Betritt man die Galerie Kränzl in der Göppinger Davidstraße, versperrt zunächst ein breiter, einladender und aus rohen Brettern gezimmerter Tisch mit Sitzbänken den raschen Zugang zu den übrigen Räumen. Unter einer niedrig eingezogenen Zwischendecke aus Styroporelementen hindurch und über die Rampe aus einer von der Sitzbank zum Boden verlaufenden Holzplatte hinweg kommt man weiter. Steigt über das Kunst-Werk und verneigt sich davor. Eine Treppe führt ins Hochparterre. Im ersten der beiden Räume dort bilden Regalbretter aus dem Baumarkt - auf etwa fünf Zentimeter dicken Styropor-Auflagen zu einem originellen Parkett verlegt - neue An- und Einsichten. Licht und Glas im Wechselspiel aus Erleuchtung und Erscheinung. Eine Stellage aus Dachlatten bildet das Gerüst für die Kombinationen mehrerer Neon-Leuchtstoffröhren und begleitet vom Flur in den Raum hinein. An der rechten Wand ein Flächenmuster aus schwarzer, matter Farbe und glänzenden Glasplatten. Die haben die beiden Raumkünstler im Keller der Galeristin gefunden. Ihr Vater hatte sie als Platten für Teewagen verarbeitet.

Im Nebenraum eine hölzerne Sprossenwand, die vor dem Fenster angebracht wie Lamellen einer Jalousie wirkt und als Foto- und Regalwand zugleich dient. Im letzten Raum der Galerie steht vor einer pinkfarbenen Wand eine alte Sitzcouch. An der Wand sind Bilder von Künstler aufgehängt, denen die Galerie im Laufe der vergangenen Jahre bereits eigene Ausstellungen gewidmet hat.

Erstaunlich mutig ist die Ausstellung, welche die Bezeichnung „Real Trucks drive over everything" trägt (Echte Laster fahren über alles hinweg).

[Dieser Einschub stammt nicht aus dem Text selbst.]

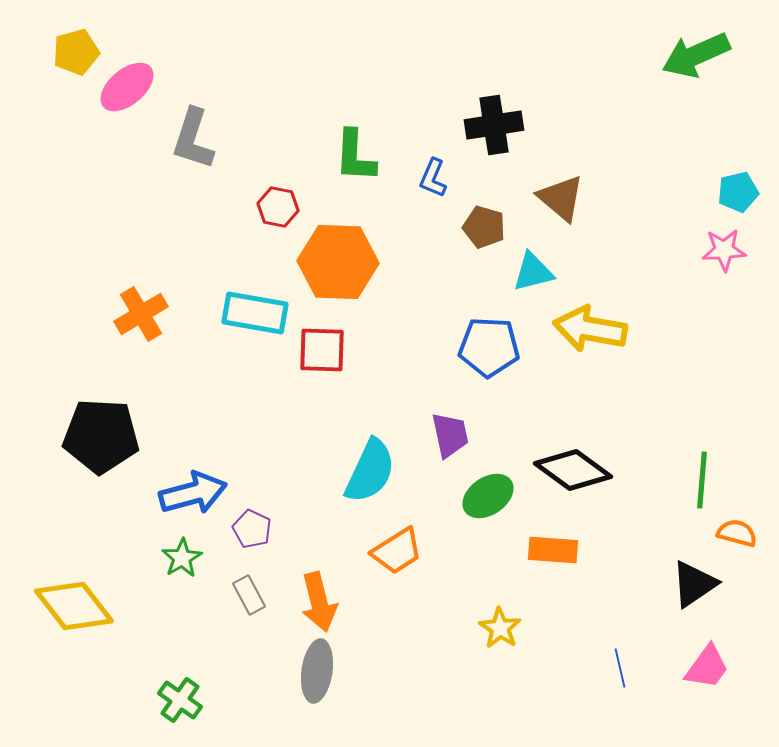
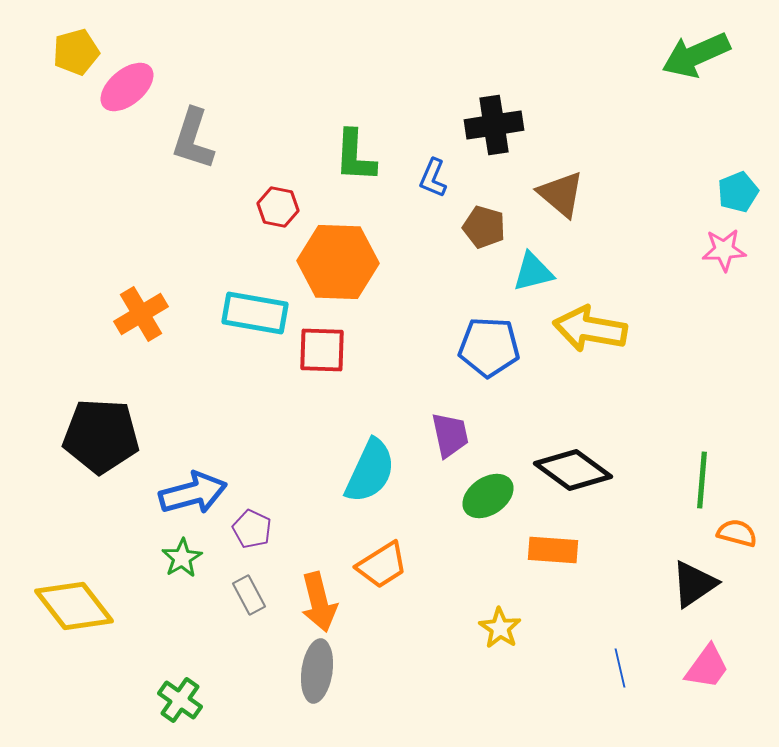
cyan pentagon: rotated 9 degrees counterclockwise
brown triangle: moved 4 px up
orange trapezoid: moved 15 px left, 14 px down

Mutig schon deshalb, weil sie nicht käuflich ist und nur durch ihr Spiel mit Formen und Materialien auf den Besucher anregend wirkt. Was von der Arbeit zurückbleiben wird, sind pop-farbene T-Shirts mit dem aufgedruckten Titel der Ausstellung. Sie - und nur sie - können

gekauft werden. Kunst und die von ihr ausgehende Inspiration bleiben unbezahlbar.